**ABOUT THIS EXERCISE:** Where the records below show a line containing "لمجرّد التغيير فقط؟", start copying; end with the line containing "فيه: ربّما تكون", and copy it too.
══ AVAILABLE DATA ══
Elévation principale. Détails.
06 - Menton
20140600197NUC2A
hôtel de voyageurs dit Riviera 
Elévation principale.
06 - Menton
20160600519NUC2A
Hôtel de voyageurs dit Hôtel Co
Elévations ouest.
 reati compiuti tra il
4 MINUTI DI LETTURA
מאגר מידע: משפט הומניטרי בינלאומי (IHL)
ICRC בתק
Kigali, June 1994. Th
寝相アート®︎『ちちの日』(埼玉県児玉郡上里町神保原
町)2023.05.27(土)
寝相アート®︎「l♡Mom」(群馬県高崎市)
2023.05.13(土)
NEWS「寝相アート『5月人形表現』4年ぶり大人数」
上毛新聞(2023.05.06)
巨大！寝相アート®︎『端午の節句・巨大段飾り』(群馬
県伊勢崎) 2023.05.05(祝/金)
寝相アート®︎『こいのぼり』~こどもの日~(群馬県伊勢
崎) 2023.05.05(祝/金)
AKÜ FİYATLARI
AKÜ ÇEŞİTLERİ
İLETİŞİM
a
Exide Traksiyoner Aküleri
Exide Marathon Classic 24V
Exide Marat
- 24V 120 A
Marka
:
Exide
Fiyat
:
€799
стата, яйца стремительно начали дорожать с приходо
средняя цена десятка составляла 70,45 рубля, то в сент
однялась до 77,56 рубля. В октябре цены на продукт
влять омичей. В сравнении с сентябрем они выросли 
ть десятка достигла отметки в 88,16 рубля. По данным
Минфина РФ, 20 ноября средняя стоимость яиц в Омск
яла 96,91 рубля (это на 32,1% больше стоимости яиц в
═══
══ AVAILABLE DATA ══
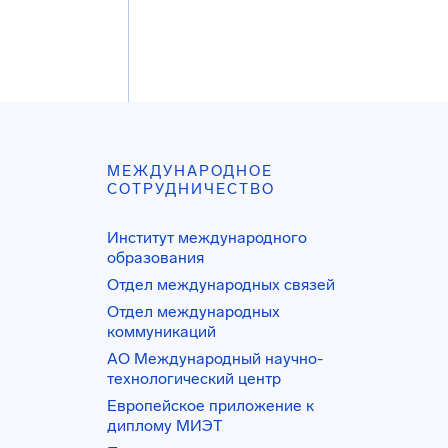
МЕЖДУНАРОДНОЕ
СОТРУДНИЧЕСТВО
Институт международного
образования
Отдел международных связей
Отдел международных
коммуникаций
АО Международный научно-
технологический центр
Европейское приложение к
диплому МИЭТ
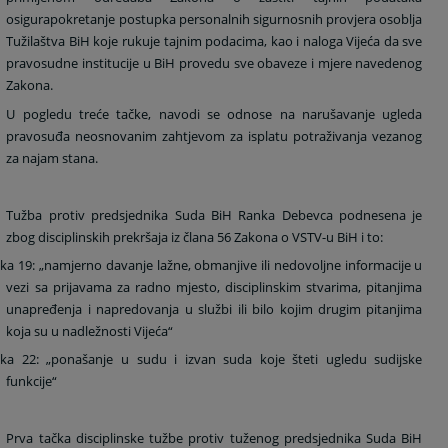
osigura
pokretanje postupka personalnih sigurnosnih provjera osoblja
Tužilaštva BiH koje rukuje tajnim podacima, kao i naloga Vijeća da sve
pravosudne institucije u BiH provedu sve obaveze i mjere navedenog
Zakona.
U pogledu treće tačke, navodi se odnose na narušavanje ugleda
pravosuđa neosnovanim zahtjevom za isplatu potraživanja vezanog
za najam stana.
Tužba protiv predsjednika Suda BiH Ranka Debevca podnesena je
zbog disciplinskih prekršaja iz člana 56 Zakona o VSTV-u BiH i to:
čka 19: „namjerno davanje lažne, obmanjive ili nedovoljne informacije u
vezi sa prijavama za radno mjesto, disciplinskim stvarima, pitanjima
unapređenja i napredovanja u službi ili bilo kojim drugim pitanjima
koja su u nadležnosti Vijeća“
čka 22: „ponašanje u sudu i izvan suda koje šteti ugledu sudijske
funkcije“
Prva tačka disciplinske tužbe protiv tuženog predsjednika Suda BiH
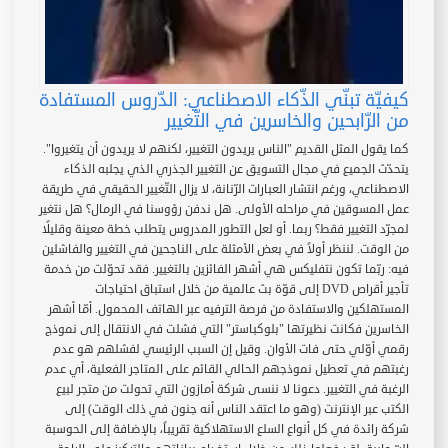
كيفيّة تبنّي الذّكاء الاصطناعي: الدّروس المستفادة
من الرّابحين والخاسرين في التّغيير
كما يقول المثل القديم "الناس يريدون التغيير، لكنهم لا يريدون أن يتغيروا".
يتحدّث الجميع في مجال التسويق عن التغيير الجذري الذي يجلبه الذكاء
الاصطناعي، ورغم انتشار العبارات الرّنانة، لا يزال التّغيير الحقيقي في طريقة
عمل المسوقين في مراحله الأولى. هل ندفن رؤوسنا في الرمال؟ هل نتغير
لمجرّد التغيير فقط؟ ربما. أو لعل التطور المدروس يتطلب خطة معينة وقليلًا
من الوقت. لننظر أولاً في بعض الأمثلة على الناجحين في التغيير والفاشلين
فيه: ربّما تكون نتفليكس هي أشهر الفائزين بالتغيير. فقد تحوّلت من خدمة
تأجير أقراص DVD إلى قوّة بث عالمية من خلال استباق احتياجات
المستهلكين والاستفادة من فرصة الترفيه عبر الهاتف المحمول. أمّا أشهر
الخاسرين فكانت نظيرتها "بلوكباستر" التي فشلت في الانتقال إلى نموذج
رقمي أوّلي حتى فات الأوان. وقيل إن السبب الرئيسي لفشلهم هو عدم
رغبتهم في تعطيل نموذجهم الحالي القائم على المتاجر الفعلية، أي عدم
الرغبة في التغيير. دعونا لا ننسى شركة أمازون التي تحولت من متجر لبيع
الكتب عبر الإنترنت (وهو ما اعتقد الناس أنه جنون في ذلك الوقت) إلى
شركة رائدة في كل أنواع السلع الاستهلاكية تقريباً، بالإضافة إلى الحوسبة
═══
**SOLUTION TO THIS TASK:**
لمجرّد التغيير فقط؟ ربما. أو لعل التطور المدروس يتطلب خطة معينة وقليلًا
من الوقت. لننظر أولاً في بعض الأمثلة على الناجحين في التغيير والفاشلين
فيه: ربّما تكون نتفليكس هي أشهر الفائزين بالتغيير. فقد تحوّلت من خدمة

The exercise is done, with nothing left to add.